JENNY GUY: It’s a really cool costume. I think– so my favorite I think was the year– it was in college, and I dressed up as the bride from Kill Bill. So I had the yellow tracksuit with the– and I put the black, and I had the samurai sword. Yes, that was cool.
HEATHER TULLOS: Yes.
JENNY GUY: That was fun. It was a lot of fun.
HEATHER TULLOS: I love it.
JENNY GUY: OK. All right. We have some people that are requesting– are making comments that Zapier is too expensive. They need web hooks for Grow. That’s definitely some feedback that we can take in, and we appreciate you sharing that with us.
HEATHER TULLOS: I like this feedback. I like it a lot.

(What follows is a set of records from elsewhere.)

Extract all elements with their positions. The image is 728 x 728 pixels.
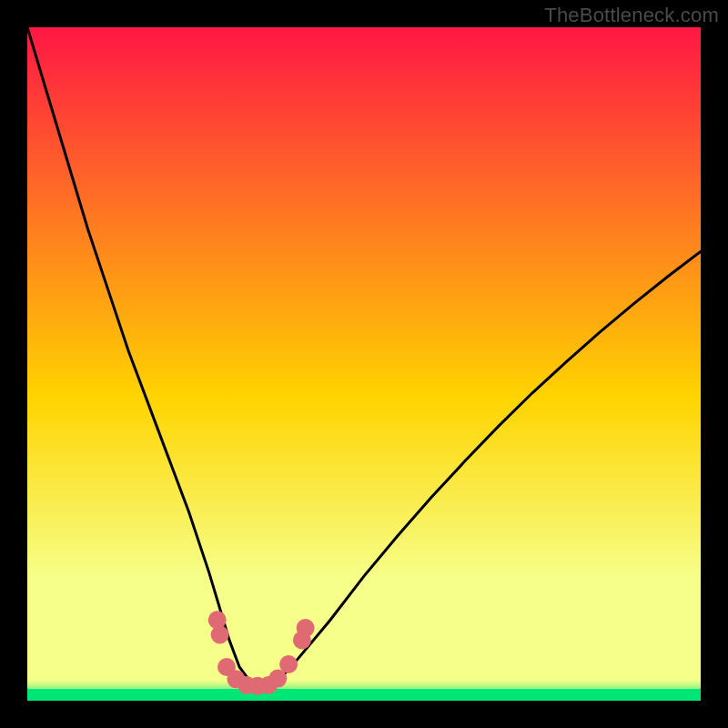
curve-dot <box>297 619 315 637</box>
curve-dot <box>279 655 298 673</box>
chart-stage: TheBottleneck.com <box>0 0 728 728</box>
watermark-text: TheBottleneck.com <box>544 4 719 27</box>
gradient-background <box>27 27 701 701</box>
plot-area <box>27 27 701 701</box>
green-baseline-band <box>27 689 701 701</box>
chart-svg <box>27 27 701 701</box>
curve-dot <box>211 626 229 644</box>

JENNY GUY: Yes. And also, please do keep your eyes peeled on the Mediavine space. Those of you who are already fans of Spotlight Subscribe, and those of you who might be waiting to use it, there are some pretty cool things coming.
And I think it’s pretty darn soon. So just sit tight for a minute, and we have some great developments from our incredible product team. So standby.
HEATHER TULLOS: Oh. This is my favorite slide.
I know you guys are tired of seeing this, or hearing it, or you want to roll your eyes at me. But I’ll tell you it’s a fruitless effort. It’s never going to make you feel better, and it’s never really going to let know how well you are performing.
Because even if Jenny and I have sites running the same theme, and we write similar content, people are going to navigate our content differently. So let’s say, we’re running the same thing, the same theme. And we both write about baked goods, and we have the exact same settings. Jenny and I still have different readers. And they’re going to use my site differently than they’re going to use Jenny site.
And we’re all going after the sa– different keywords. And even if we were going after the same keywords, the way that I dispense information is going to be different than the way Jenny does. And that goes for all of you.
So RPM is just a math equation. It happens after your traffic has already come and gone. It happens after the advertisers have already spent what they’re going to spend. So yes, RPM is an important metric. But my RPM compared to Jenny’s RPM is a useless metric.
It’s not– Jenny’s RPM is not going to help me. Because what you really want to know– if we’re talking about increasing RPM, we’re talking about increasing revenue. So what you want to know is how to make more.
You want to make– you want to figure out how to make more money with your own content. You can’t make more money with Jenny’s content, or I can’t. Jenny can, but–
So you want to compare your year over year progress. But you also want to use– we have a lot of really good help articles about how to use your page level data to get you to the right place, to help you understand how to make more money. Circling back to that viewability slide way at the beginning, high visibility means high CPMs. And if you have high CPMs, you can make more money by running fewer ads.
So you can’t learn about your own viewability by worrying about Jenny RPM– or I can’t. I say, you, me. Me, I can’t learn about–
I can’t learn how to improve my viewability and make advertisers spend more on my content by looking at Jenny’s site. I can only use the data in my Dashboard to figure out, well, how are my readers using my content? And how can I make that better? And how can I make more than I did last year? And what changes should I be making to my own site and my own content that are going to help me to balance money and user experience and get myself to the revenue goals that I have set?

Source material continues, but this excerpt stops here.